Cortando a própria carne

Cortando a própria carne

A derrota do Corinthians diante da Ferroviária estava sendo decretada com mais um erro grosseiro de arbitragem, quando o narrador Cleber Machado aproveitou a bola parada para anunciar as chamadas do Fantástico. A notícia de maior destaque era o escândalo de repercussão internacional que eclodiu no final da semana, envolvendo alguns frigoríficos com carne adulterada e pagamento de propina para fiscais do Ministério da Agricultura. À noite, o programa faria um rescaldo das denúncias. Na sequência, o comentarista Casagrande fez um desabafo extracampo: “com tantas denúncias de corrupção, até mesmo na carne que as pessoas comem, o Brasil está indo por um caminho sem volta. Não sei aonde vamos parar”.

A indignação do comentarista se juntou a milhões de manifestações que inundaram a imprensa e as mídias sociais. Junto com as notícias sérias veio uma avalanche de piadas infames, montagens grosseiras, churrasco de papelão, distorções e reproduções exageradamente aumentadas. Os prejuízos para as empresas envolvidas nas denúncias foram imediatos, com queda do valor das ações das empresas na Bolsa de Valores e a suspensão das exportações para vários países. Uma das brincadeiras que circulava pela Internet era a vingança do presunto “Luis Augusto” que fazia alusão ao comercial da Sadia que comparava a marca da empresa com outras nem tão famosas. Ambas, marcas famosas e desconhecidas, foram fortemente afetadas pelas denúncias. 

Quando a pauta versa sobre corrupção, roubalheira, fraude e propina já há uma tendência explícita. Nosso passado mais remoto e mais recente condena.
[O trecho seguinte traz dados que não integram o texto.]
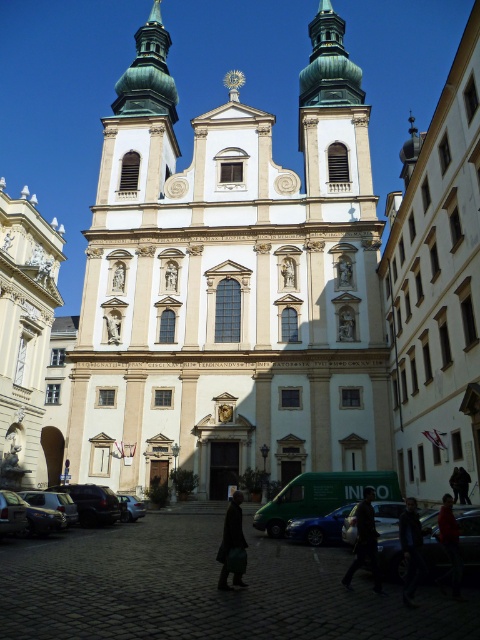 You are standing in front of the grand Baroque church and notice a dark gray jacket at center and a shiny silver car at center. Which object is nearer to you?

The dark gray jacket at center is closer to the viewer than the shiny silver car at center.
Diariamente, convivemos com alguns médicos que instalam próteses desnecessárias em pacientes e alguns produtores que batizam o leite até com veneno. Temos também políticos que desviam dinheiro de instituições filantrópicas e que deixam crianças sem merenda. Existem, ainda, alguns padres que molestam crianças e juízes que vendem sentenças. No entanto, temos também uma Polícia Federal que conseguiu colocar grandes empresários corruptos na cadeia e juízes que mandaram prender figurões da República. Da mesma forma, há uma imprensa que denuncia todos esses desmandos, contando com a colaboração de um funcionário público, um auditor do Ministério da Agricultura, chamado Daniel Gouveia Teixeira, que não se calou diante de lobbys poderosos. 
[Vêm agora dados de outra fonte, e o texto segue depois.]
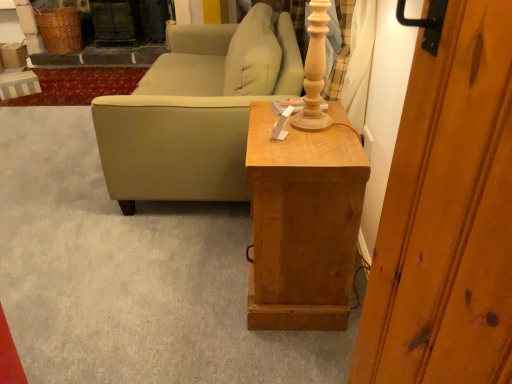 The image size is (512, 384). What are the coordinates of `vacant space positioned to the left of wooden side table at center` in the screenshot? It's located at (188, 271).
No agronegócio, especificamente no mercado de carne, existem empresas sérias que cumprem rígidos padrões de higiene e segurança, aprovados por mais 150 países, know-how que deu ao Brasil a liderança do setor. Também há os inescrupulosos que fazem qualquer mistura para aumentar os lucros. A operação mostrou, inclusive, que uma mesma empresa pode ter duas posturas bem distintas entre as próprias unidades, uma ética e responsável e outra criminosa e mercantilista. Maior exportador de proteína animal do mundo, o Brasil tem mais de 5.000 unidades frigoríficas, sob a suspeita estão 21, o que representa 0,5% desse total. Também se constata grandes diferenças entre os frigoríficos envolvidos. As gravações da Polícia Federal demonstram que o Frigorífico Peccin do Paraná não pensa duas vezes antes de despachar carnes estragadas para seus consumidores. A BRF, empresa de larga tradição no mercado de proteína animal do país, resultado da fusão de duas marcas reconhecidas, Perdigão e Sadia, não pode ter sua história jogada no lixo por conta da corrupção e da fraude em algumas unidades. 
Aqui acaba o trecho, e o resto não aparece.